Hey how are you? I was living in SF for 12 years before moving and I was wondering if it's possible in the land of tolerance to have long tube headers on the Goat. I am now living in Minnesota and recently bought a Goat. Wondering if such an exhaust setup would pass smog. Please enlighten me.


----------



## PDQ GTO (Jun 21, 2007)

fiddler_red said:


> Hey how are you? I was living in SF for 12 years before moving and I was wondering if it's possible in the land of tolerance to have long tube headers on the Goat. I am now living in Minnesota and recently bought a Goat. Wondering if such an exhaust setup would pass smog. Please enlighten me.


Fiddler Red,
I am A-OK, thanks for asking. All is well in the East Bay, had a quake (5.3) a few weeks back, no biggie. 
Strange thing is the noise is not a big issue, folks don't seem to mind, maybe it's all the Harleys around here, now that's loud.
The smog shops here don't look for CARB Info. on the exhaust system. As long as you pass emissions you should be OK. They do look for CARB Info. on any CAI you have so make sure you PU a sticker if you need one. 
Chicago, now that's butt cold. You drive the GOAT in the snow? Why did you leave S.F.?


----------



## Partsguru1 (May 21, 2007)

PDQ GTO said:


> Ya but the cookies and coffee at the oil change place are sooo good...
> 
> Good job keeping your Maint. costs down... If my neighbors saw me changing my oil they would freak and sick the HOA on me. Welcome to NorCal...

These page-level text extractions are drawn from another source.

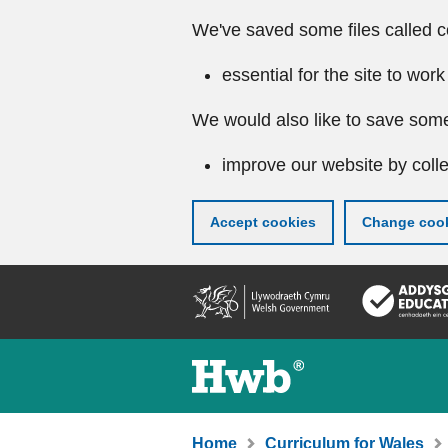
We've saved some files called c
essential for the site to work
We would also like to save some
improve our website by colle
Accept cookies
Change cook
Skip
to
main
content
Home
Curriculum for Wales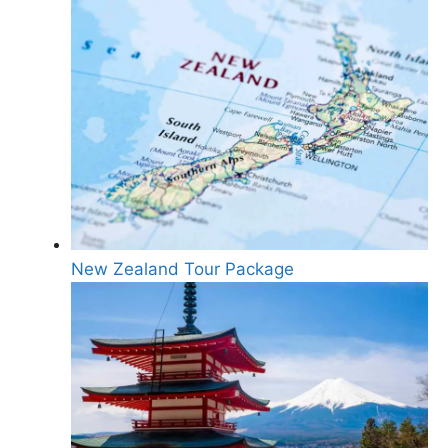
New Zealand Tour Package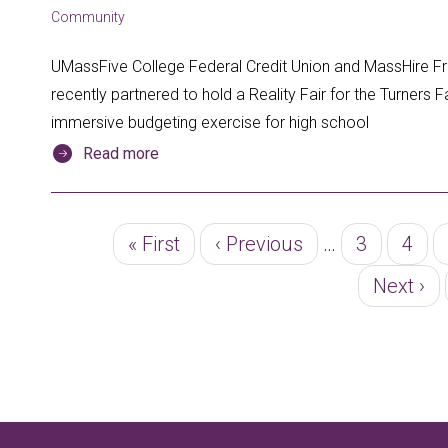
Community
UMassFive College Federal Credit Union and MassHire 
recently partnered to hold a Reality Fair for the Turners Fa
immersive budgeting exercise for high school
Read more
Pagination
First
« First
Previous
‹ Previous
…
Page
3
Page
4
page
page
Next
Next ›
page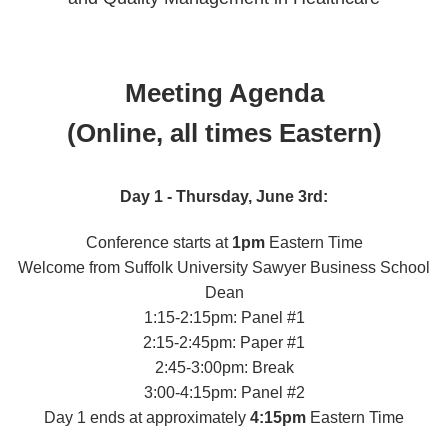
Meeting Agenda
(Online, all times Eastern)
Day 1 - Thursday, June 3rd:
Conference starts at
1pm
Eastern Time
Welcome from Suffolk University Sawyer Business School
Dean
1:15-2:15pm: Panel #1
2:15-2:45pm: Paper #1
2:45-3:00pm: Break
3:00-4:15pm: Panel #2
Day 1 ends at approximately
4:15pm
Eastern Time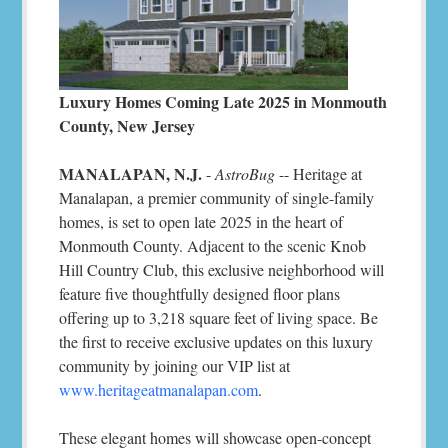
Luxury Homes Coming Late 2025 in Monmouth
County, New Jersey
MANALAPAN, N.J.
-
AstroBug
-- Heritage at
Manalapan, a premier community of single-family
homes, is set to open late 2025 in the heart of
Monmouth County. Adjacent to the scenic Knob
Hill Country Club, this exclusive neighborhood will
feature five thoughtfully designed floor plans
offering up to 3,218 square feet of living space. Be
the first to receive exclusive updates on this luxury
community by joining our VIP list at
www.heritageatmanalapan.com
.
These elegant homes will showcase open-concept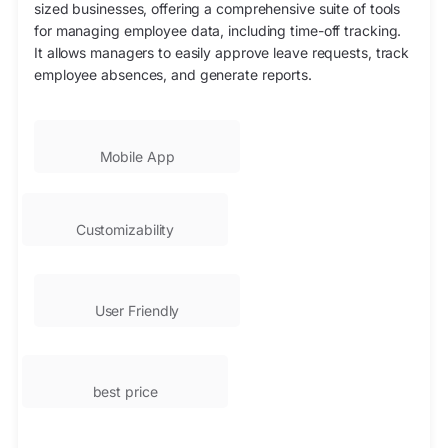
sized businesses, offering a comprehensive suite of tools
for managing employee data, including time-off tracking.
It allows managers to easily approve leave requests, track
employee absences, and generate reports.
Mobile App
Customizability
User Friendly
best price​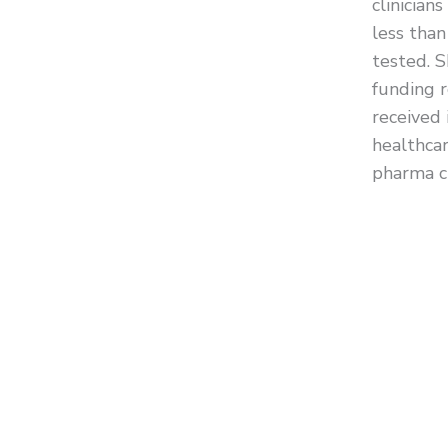
clinician
less than
tested. S
funding 
received i
healthcar
pharma cl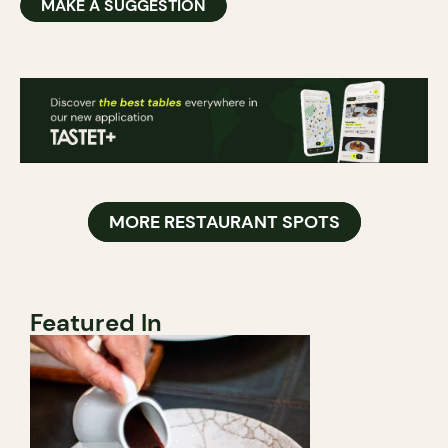
MAKE A SUGGESTION
MORE RESTAURANT SPOTS
Featured In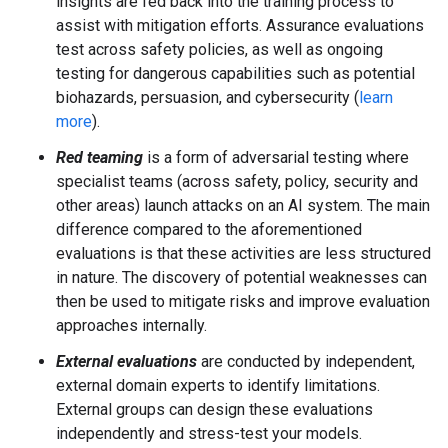
insights are fed back into the training process to
assist with mitigation efforts. Assurance evaluations
test across safety policies, as well as ongoing
testing for dangerous capabilities such as potential
biohazards, persuasion, and cybersecurity (
learn
more
).
Red teaming
is a form of adversarial testing where
specialist teams (across safety, policy, security and
other areas) launch attacks on an AI system. The main
difference compared to the aforementioned
evaluations is that these activities are less structured
in nature. The discovery of potential weaknesses can
then be used to mitigate risks and improve evaluation
approaches internally.
External evaluations
are conducted by independent,
external domain experts to identify limitations.
External groups can design these evaluations
independently and stress-test your models.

So can't you just close the garage door?


----------



## dcarlock (Jan 28, 2007)

*The best advice for oil changes.*

You can choose to listen these guys or you can follow the manual when it comes to oil changes. I'll take the work of the guys who made the car when it comes to my oil changes, not the guys who drive it. You follow their maintenance schedule, you will be good when you have a warranty claim.


----------



## NJG8GT (Nov 14, 2007)

*Oil Change Cost*



CrazyGerman said:


> Hi y'all! Just wanted to ask around how much you guys pay for an oil change and how often you guys have to get one done.
> 
> Me: 75$ every 3000 miles at GM dealership


I purchased my new '06 GTO at Bobbitt Pontiac Buick in Salem/Quinton N.J. Every new car you purchase from them they will change the oil every three months or 3000 miles for free for the whole warranty period of the car. They even dump in Mobil 1 for those who "request" it for no extra cost. I will have my car for one year come second week in January and had two oil changes with now just breaking the 1000 mile mark on odometer. 

Normally for other vehicles it cost $29.00 for oil, oil filter, lube. and when they have time they usually wash your car and vacuum it out too.


----------



## 1gto (Dec 3, 2006)

About 53 dollars witg Castrol syn tech and K & N oil filter. Takes about 15 minutes in garage. Really dont go by mileage if it looks clean leave it in if dirty I change it.


----------